++++ Data provided ++++

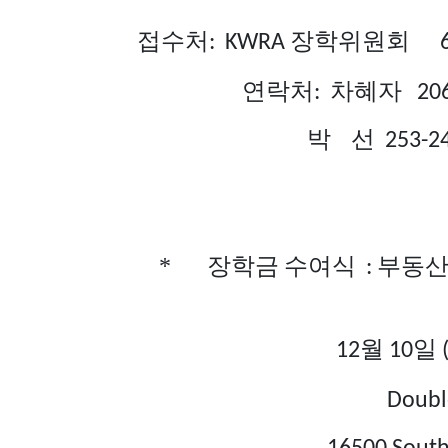
접수처
장학위원회
: KWRA
66
연락처
차혜자
:
20
박 선 253-241-2307, 
장학금
수여식
부동
*
:
월
일
12
10
Doubl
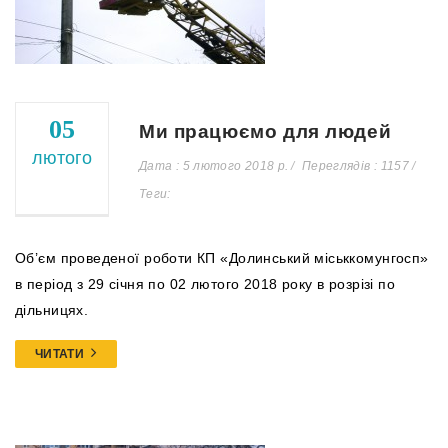
05
Ми працюємо для людей
лютого
Дата : 5 лютого 2018 р.
Переглядів : 1157
Теги:
Об’єм проведеної роботи КП «Долинський міськкомунгосп»
в період з 29 січня по 02 лютого 2018 року в розрізі по
дільницях.
ЧИТАТИ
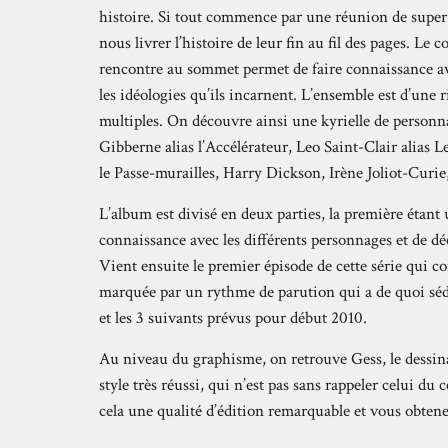
histoire. Si tout commence par une réunion de super
nous livrer l’histoire de leur fin au fil des pages. Le co
rencontre au sommet permet de faire connaissance av
les idéologies qu’ils incarnent. L’ensemble est d’une r
multiples. On découvre ainsi une kyrielle de person
Gibberne alias l’Accélérateur, Leo Saint-Clair alias 
le Passe-murailles, Harry Dickson, Irène Joliot-Curie,
L’album est divisé en deux parties, la première étant
connaissance avec les différents personnages et de dé
Vient ensuite le premier épisode de cette série qui co
marquée par un rythme de parution qui a de quoi sédu
et les 3 suivants prévus pour début 2010.
Au niveau du graphisme, on retrouve Gess, le dessi
style très réussi, qui n’est pas sans rappeler celui d
cela une qualité d’édition remarquable et vous obtene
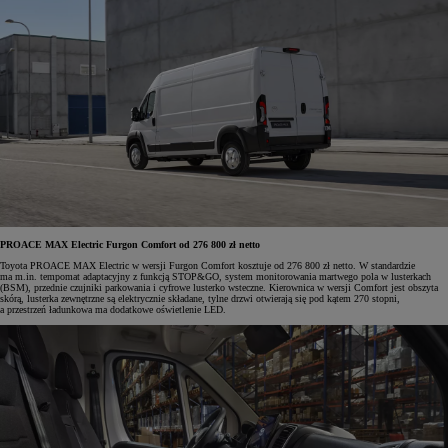
PROACE MAX Electric Furgon Comfort od 276 800 zł netto
Toyota PROACE MAX Electric w wersji Furgon Comfort kosztuje od 276 800 zł netto. W standardzie
ma m.in. tempomat adaptacyjny z funkcją STOP&GO, system monitorowania martwego pola w lusterkach
(BSM), przednie czujniki parkowania i cyfrowe lusterko wsteczne. Kierownica w wersji Comfort jest obszyta
skórą, lusterka zewnętrzne są elektrycznie składane, tylne drzwi otwierają się pod kątem 270 stopni,
a przestrzeń ładunkowa ma dodatkowe oświetlenie LED.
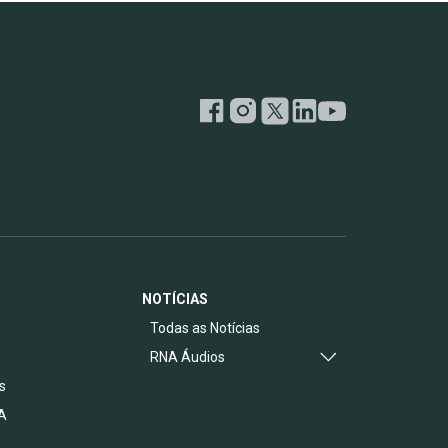
NOTÍCIAS
s
Todas as Notícias
RNA Áudios
s
A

++++

About this exercise: From the line with "et les 3 suivants prévus pour début 2010." to the final line of the records, inclusive, set down the lines exactly and add nothing; leave every picture out.

Response to this exercise:
et les 3 suivants prévus pour début 2010.
Au niveau du graphisme, on retrouve Gess, le dessi
style très réussi, qui n’est pas sans rappeler celui d
cela une qualité d’édition remarquable et vous obtene
PROACE MAX Electric Furgon Comfort od 276 800 zł netto
Toyota PROACE MAX Electric w wersji Furgon Comfort kosztuje od 276 800 zł netto. W standardzie
ma m.in. tempomat adaptacyjny z funkcją STOP&GO, system monitorowania martwego pola w lusterkach
(BSM), przednie czujniki parkowania i cyfrowe lusterko wsteczne. Kierownica w wersji Comfort jest obszyta
skórą, lusterka zewnętrzne są elektrycznie składane, tylne drzwi otwierają się pod kątem 270 stopni,
a przestrzeń ładunkowa ma dodatkowe oświetlenie LED.
NOTÍCIAS
s
Todas as Notícias
RNA Áudios
s
A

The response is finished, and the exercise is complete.